À propos our theatre-going together, I must not forget a story about her which goes back to that bloomer period. A little while ago, calling to take tea with her, I found her seated with a fine soldierly white-haired "old" man, and they were in such merry talk that I felt that perhaps I was interrupting old memories. But they generously took me into the circle of their reminiscence. They had been laughing as I came in—"Shall I tell him, General?" she said, "what we were laughing about?" Then she did. She and the General had been girl and boy together, and as they came to eighteen and nineteen had been semi-serious sweethearts. The embryo General—no doubt because of her pretty face—had taken all her student vagaries with lover-like seriousness, and had, on one occasion, assisted in a notable enterprise. The bloomers had not been definitely donned at that time, but they were on the way, glimmering ahead as a discussed ideal. Whether it was as a preliminary experiment, or only in consequence of a "dare," I am not quite sure. I think it was a little of both, and that the General had dared Irene to go with him to the opera (in the gallery) dressed in boy's clothes. She accepted the challenge, borrowing a suit of clothes from her brother for the purpose. Her figure, according to the General's account, had looked anything but masculine, and her hair, tucked up under her boy's hat as best she could, was a peculiar peril. How her heart had almost stopped beating as a policeman had turned upon the youthful pair a suspicious scrutiny, how they had taken to their heels at his glance, how she had crimsoned at the box-office, and hid her face behind a fat man as they had scurried past the ticket-attendant, and how during the whole performance a keen-faced woman had glanced at her with a knowing persistency that seemed to threaten her with imminent exposure and arrest, and how wonderful the whole thing had been—just to be in boy's clothes and go in them to the theatre with one's sweetheart. O youth! youth! youth!

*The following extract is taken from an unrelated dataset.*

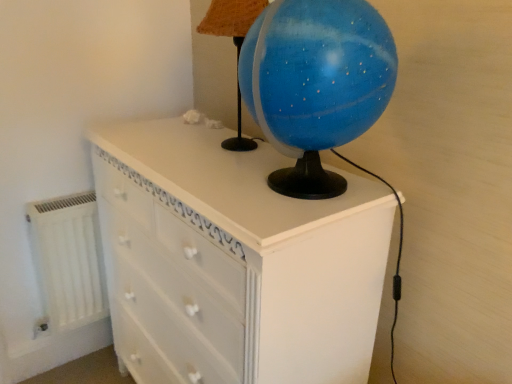 Find the location of a particular element. free space in front of blue glossy globe at upper center is located at coordinates (200, 165). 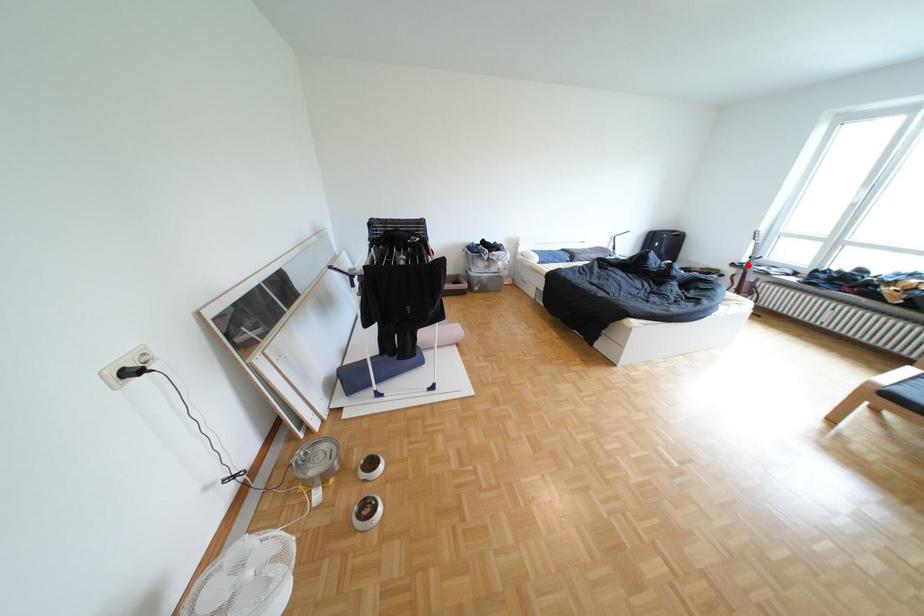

As I looked at the General with his white hair, and Irene with her quaint little old lady's cap over her girlish face, and visualized for myself those two figures before me as they had appeared on the night of that escapade, I realized that the real romance of life is made by memory, and that for these two old friends to be able thus to recall together across all those years that laughing freak of their young blood was still more romantic than the original escapade. But as I went on looking at Irene, with the bloom of her immortal youth upon her, I grew jealous of the General's share in that historic night. Well, never mind, it is I who take her to the theatre nowadays—and, after all, I think I prefer her to go dressed just as she is.